Work required: Each entry below must appear in the output exactly as written.

Data to use:

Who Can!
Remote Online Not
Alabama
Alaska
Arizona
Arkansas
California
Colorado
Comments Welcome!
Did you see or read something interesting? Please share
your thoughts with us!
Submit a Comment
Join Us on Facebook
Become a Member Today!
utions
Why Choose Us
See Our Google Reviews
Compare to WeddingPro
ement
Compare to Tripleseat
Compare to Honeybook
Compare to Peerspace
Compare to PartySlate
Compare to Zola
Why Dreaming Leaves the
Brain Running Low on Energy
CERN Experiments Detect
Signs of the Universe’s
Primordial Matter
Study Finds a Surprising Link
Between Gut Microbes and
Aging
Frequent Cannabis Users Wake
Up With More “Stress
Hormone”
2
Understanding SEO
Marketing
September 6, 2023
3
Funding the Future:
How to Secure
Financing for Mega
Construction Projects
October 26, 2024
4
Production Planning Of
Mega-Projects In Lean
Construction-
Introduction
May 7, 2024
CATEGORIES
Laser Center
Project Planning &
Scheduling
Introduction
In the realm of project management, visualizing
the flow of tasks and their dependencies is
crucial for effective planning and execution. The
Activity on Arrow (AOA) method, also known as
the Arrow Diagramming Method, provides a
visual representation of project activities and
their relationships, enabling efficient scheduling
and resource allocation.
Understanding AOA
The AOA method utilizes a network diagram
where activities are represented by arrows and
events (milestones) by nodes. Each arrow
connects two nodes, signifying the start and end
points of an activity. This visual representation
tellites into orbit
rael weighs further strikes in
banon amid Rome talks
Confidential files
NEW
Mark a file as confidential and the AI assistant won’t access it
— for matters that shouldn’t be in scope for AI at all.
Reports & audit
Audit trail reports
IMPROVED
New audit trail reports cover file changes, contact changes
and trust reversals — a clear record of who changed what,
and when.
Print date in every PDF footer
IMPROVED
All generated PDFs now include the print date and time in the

Solution:
Who Can!
Remote Online Not
Alabama
Alaska
Arizona
Arkansas
California
Colorado
Comments Welcome!
Did you see or read something interesting? Please share
your thoughts with us!
Submit a Comment
Join Us on Facebook
Become a Member Today!
utions
Why Choose Us
See Our Google Reviews
Compare to WeddingPro
ement
Compare to Tripleseat
Compare to Honeybook
Compare to Peerspace
Compare to PartySlate
Compare to Zola
Why Dreaming Leaves the
Brain Running Low on Energy
CERN Experiments Detect
Signs of the Universe’s
Primordial Matter
Study Finds a Surprising Link
Between Gut Microbes and
Aging
Frequent Cannabis Users Wake
Up With More “Stress
Hormone”
2
Understanding SEO
Marketing
September 6, 2023
3
Funding the Future:
How to Secure
Financing for Mega
Construction Projects
October 26, 2024
4
Production Planning Of
Mega-Projects In Lean
Construction-
Introduction
May 7, 2024
CATEGORIES
Laser Center
Project Planning &
Scheduling
Introduction
In the realm of project management, visualizing
the flow of tasks and their dependencies is
crucial for effective planning and execution. The
Activity on Arrow (AOA) method, also known as
the Arrow Diagramming Method, provides a
visual representation of project activities and
their relationships, enabling efficient scheduling
and resource allocation.
Understanding AOA
The AOA method utilizes a network diagram
where activities are represented by arrows and
events (milestones) by nodes. Each arrow
connects two nodes, signifying the start and end
points of an activity. This visual representation
tellites into orbit
rael weighs further strikes in
banon amid Rome talks
Confidential files
NEW
Mark a file as confidential and the AI assistant won’t access it
— for matters that shouldn’t be in scope for AI at all.
Reports & audit
Audit trail reports
IMPROVED
New audit trail reports cover file changes, contact changes
and trust reversals — a clear record of who changed what,
and when.
Print date in every PDF footer
IMPROVED
All generated PDFs now include the print date and time in the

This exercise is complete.